Running opposite the camera view in the Skype window, the placement of the 300 x 250 unit is designed to get people talking about the service or product advertised as part of their online chat. The existing rectangle unit and other formats that Skype has offered to date have appeared in the main page of the Skype client, but not in the actual chat window.
Now people can see the ads right near the person they are talking to. Users also have the option of closing the ad.
“So, you should think of Conversation Ads as a way for Skype to generate fun interactivity between your circle of friends and family and the brands you care about,” stated a post today on the Skype blog.
In particular, Skype and parent Microsoft want to encourage word-of-mouth among friends as a more effective way to promote brands. “We know from our research that people on Skype are more likely to discuss products, make recommendations and decide what to buy with their close relatives and friends,” noted a separate post on the Microsoft Advertising blog.
Whether the new ad format actually stimulates brand conversations isn’t clear. Other than its placement, the ad itself is a standard rectangle unit with regular interactive features. A sample ad shown in the Skype blog post for the game “Pleasure Hunt 2” allows users to click to start playing.

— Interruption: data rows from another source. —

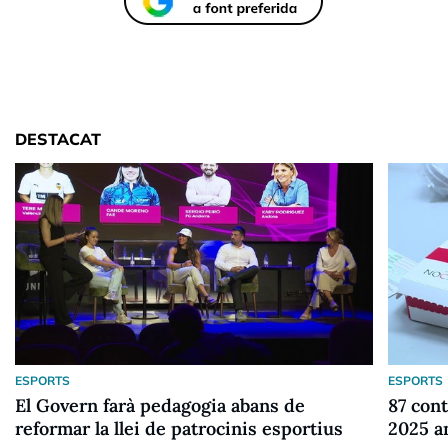
DESTACAT
ESPORTS
ESPORTS
El Govern farà pedagogia abans de
87 cont
reformar la llei de patrocinis esportius
2025 a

The ads, which launch in 55 markets globally, will be silent and nonexpanding, and “run after we’ve completed our regular detailed quality checks on your connection,” according to Skype. The announcement did not indicate whether Conversation Ads will be extended beyond the Windows platform or to mobile devices.
In fine print appended to the post, Skype explains it may use non-personally identifiable demographic information including location, gender and age to target Conversation Ads. Users can opt out of the company using that data (except location) for ads in its privacy settings. Skype reaches an audience of 41 million unique users.
Skype introduced display advertising last year prior to its May 2011 acquisition by Microsoft for $8.5 billion. The company historically had been slow to adopt advertising because of concerns over alienating users. “The user experience on Skype is always job No. 1,” stated the company last March in debuting advertising in its software.
But since the Microsoft acquisition, Skype is under more pressure to prove it’s a money-making business and not just a popular video-calling tool.